--- Page images and extracted text ---
****

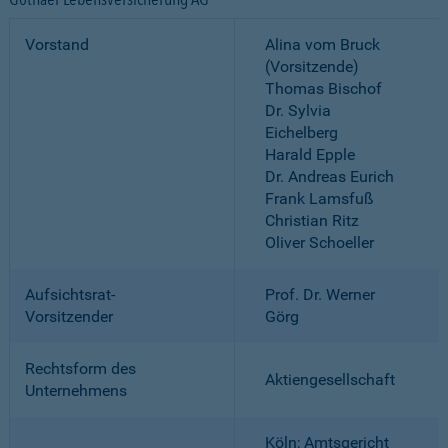
Vorstand
Alina vom Bruck
(Vorsitzende)
Thomas Bischof
Dr. Sylvia
Eichelberg
Harald Epple
Dr. Andreas Eurich
Frank Lamsfuß
Christian Ritz
Oliver Schoeller
Aufsichtsrat-
Prof. Dr. Werner
Vorsitzender
Görg
Rechtsform des
Aktiengesellschaft
Unternehmens
Köln; Amtsgericht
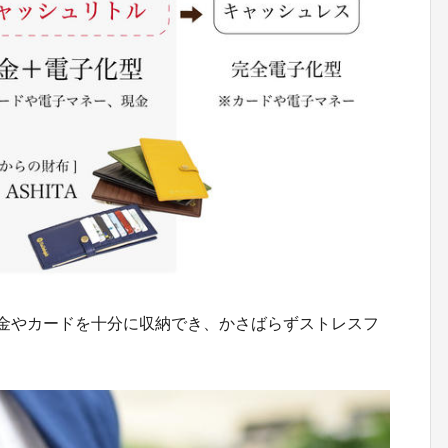
な現金やカードを十分に収納でき、かさばらずストレスフ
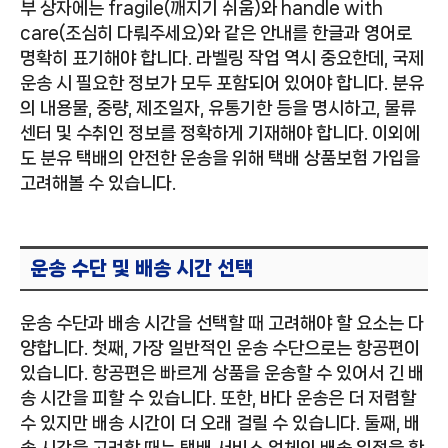
부 상자에는 fragile(깨지기 쉬움)와 handle with
care(조심히 다뤄주세요)와 같은 안내를 한글과 영어로
명확히 표기해야 합니다. 라벨링 작업 역시 중요한데, 국제
운송 시 필요한 정보가 모두 포함되어 있어야 합니다. 분유
의 내용물, 중량, 제조일자, 유통기한 등을 명시하고, 물류
센터 및 수취인 정보를 정확하게 기재해야 합니다. 이외에
도 분유 택배의 안전한 운송을 위해 택배 상품보험 가입을
고려해볼 수 있습니다.
운송 수단 및 배송 시간 선택
운송 수단과 배송 시간을 선택할 때 고려해야 할 요소는 다
양합니다. 첫째, 가장 일반적인 운송 수단으로는 항공편이
있습니다. 항공편은 빠르게 상품을 운송할 수 있어서 긴 배
송 시간을 피할 수 있습니다. 또한, 바다 운송은 더 저렴할
수 있지만 배송 시간이 더 오래 걸릴 수 있습니다. 둘째, 배
송 시간을 고려할 때는 택배 서비스 업체의 배송 일정을 확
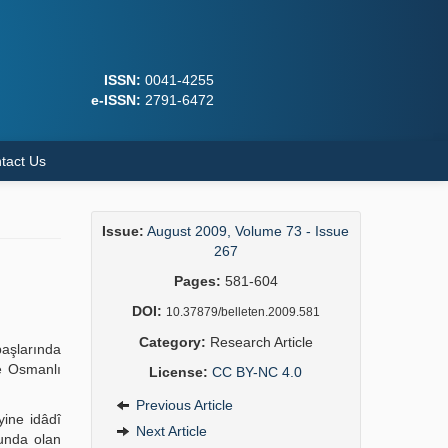
ISSN:
0041-4255
e-ISSN:
2791-6472
tact Us
Issue:
August 2009, Volume 73 - Issue
267
Pages:
581-604
DOI:
10.37879/belleten.2009.581
Category:
Research Article
başlarında
de Osmanlı
License:
CC BY-NC 4.0
Previous Article
yine idâdî
Next Article
unda olan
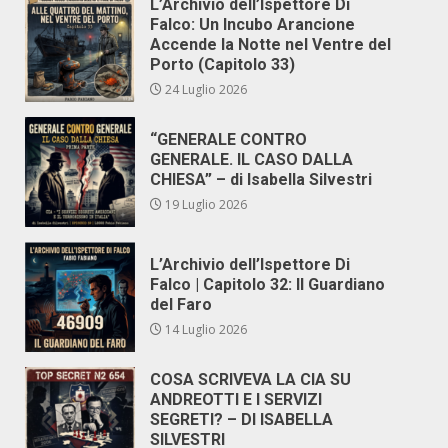
L’Archivio dell’Ispettore Di
Falco: Un Incubo Arancione
Accende la Notte nel Ventre del
Porto (Capitolo 33)
24 Luglio 2026
“GENERALE CONTRO
GENERALE. IL CASO DALLA
CHIESA” – di Isabella Silvestri
19 Luglio 2026
L’Archivio dell’Ispettore Di
Falco | Capitolo 32: Il Guardiano
del Faro
14 Luglio 2026
COSA SCRIVEVA LA CIA SU
ANDREOTTI E I SERVIZI
SEGRETI? – DI ISABELLA
SILVESTRI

****

--- Task item ---
The output is the lines from the start of the data above through the line containing "care(조심히 다뤄주세요)와 같은 안내를 한글과 영어로", unchanged, with any picture left out.

--- Task result ---
Vorstand
Alina vom Bruck
(Vorsitzende)
Thomas Bischof
Dr. Sylvia
Eichelberg
Harald Epple
Dr. Andreas Eurich
Frank Lamsfuß
Christian Ritz
Oliver Schoeller
Aufsichtsrat-
Prof. Dr. Werner
Vorsitzender
Görg
Rechtsform des
Aktiengesellschaft
Unternehmens
Köln; Amtsgericht
な現金やカードを十分に収納でき、かさばらずストレスフ
부 상자에는 fragile(깨지기 쉬움)와 handle with
care(조심히 다뤄주세요)와 같은 안내를 한글과 영어로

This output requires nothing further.